The end result is the best-documented film on, not only the greatest and most influential actor to walk this planet, but on acting itself as an art form. Riley paints Brando’s words with corresponding visuals that perfectly encapsulate the meaning behind the spoken word. Like Brando’s many monumental performances, Riley has figured out a way to showcase a portrait in a way that has never been done before.


“When the camera is close on you, your face becomes the stage; your face is the proscenium arch of the theatre, thirty feet high, and it sees all the little movements of the face and the eye and the mouth,” Marlon Brando

While the film is an intimate portrait first and foremost, it is also many other things. Much of the film feels meditative, much like the work of Terrence Malick. Brando reflects on life with personal and philosophical commentary without it steering away from being a posthumous autobiographical film. The viewer learns about the method of the quintessential actor, but we also get a peak at the man himself. This is as close as we’ll ever be to seeing the world through the eyes of Marlon Brando, a deeply thoughtful artist if there ever was one. This isn’t merely Brando on Brando; it’s Brando on life and the world, as we know it.

"Don't bring anything into the present that doesn't have the past."Marlon Brando

One part I found interesting is when Brando is asked if the roles he picks reflect his life and he replies yes. His powerhouse breakthrough as Stanley Kowalski in  A Streetcar Named Desire is so real and authentic, because what we’re really seeing is Brando slipping into the shoes of his abusive father. In fact, the documentary makes a strong argument for the auteur theory, establishing it as a legitimate theory of film.

The auteur theory is possibly the most interesting theory in film for the simple reason that there is no true definition to fully explain the theory. The thematic link between films of an individual artist reveals a view or outlook the author or auteur has on the world. The auteur is an individual who has something to say to the world, and through his work, the viewer discovers his statement. An auteur doesn’t necessarily have to be the director; in fact, it may be a director and an actor working together, each displaying his own vision. Each film can have more than one auteur.

If we carefully examine the films of Marlon Brando, you’ll find the one thing that binds them together is rebellion. His characters are often individuals fighting for a cause be it Terry Malloy fighting mob corruption on the docks in On the Waterfront, or his motorcycle led rebellion as Johnny Strabler in The Wild One. Other notable roles of characters fighting an establishment include Emiliano Zapata in Viva Zapata and of course his turns as Mark Antony in Julius Caesar, Fletcher Christian in Mutiny on the Bounty and the defected Colonel Kurtz who went rogue in Apocalypse Now. Brando’s latter choices as an actor are presented as a protest against the Hollywood studio system.

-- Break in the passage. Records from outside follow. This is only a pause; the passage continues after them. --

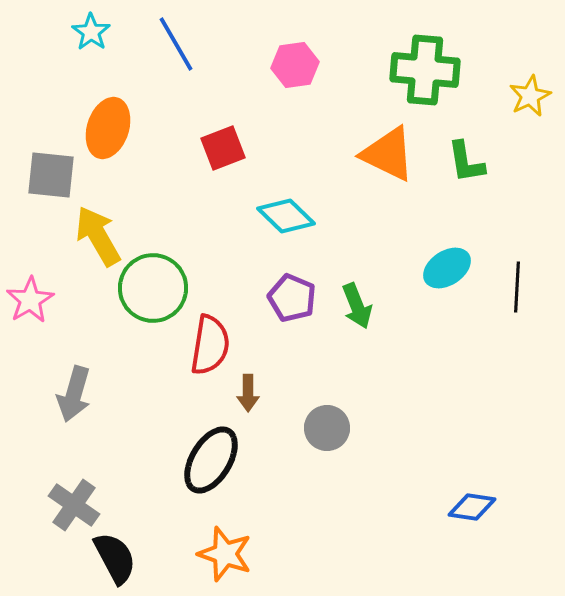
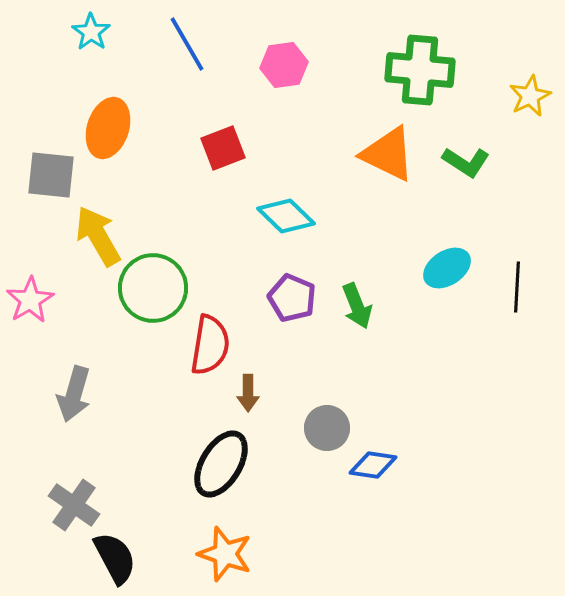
blue line: moved 11 px right
pink hexagon: moved 11 px left
green cross: moved 5 px left
green L-shape: rotated 48 degrees counterclockwise
black ellipse: moved 10 px right, 4 px down
blue diamond: moved 99 px left, 42 px up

Brando very much practiced what he preached as is evident in some of pivotal activism chapters in his life. He supported many causes most notably the African-American Civil Rights Movement, and various American Indian Movements. The latter was a point of much discussion when he protested the Oscars by declining to accept his second Best Actor Academy Award for the misrepresentation of Native Americans in Hollywood westerns. Listen to Me Marlon feels like an extension to his acting and activism; the film allows the legend to deliver a message to the world from beyond the grave.

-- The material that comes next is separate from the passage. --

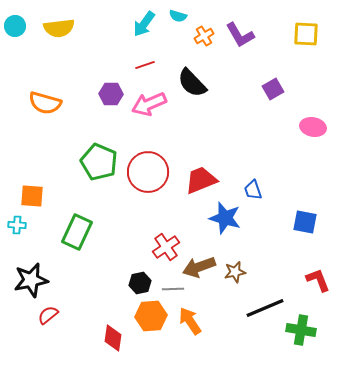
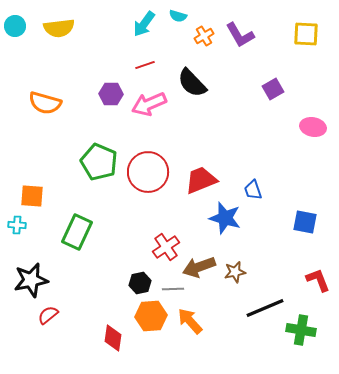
orange arrow: rotated 8 degrees counterclockwise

As a film critic, it is my duty to guide eager viewers to the right movies, because money and time are luxuries. I can’t remember the last time I felt the urge to show a film to everyone I know, as strongly as I did walking out of Listen to Me Marlon. To watch this documentary is to not only understand why Brando is regarded as the greatest actor of all time, but it is to grasp the undeniable fact that he was truly one of the most remarkable human beings to ever walk this planet.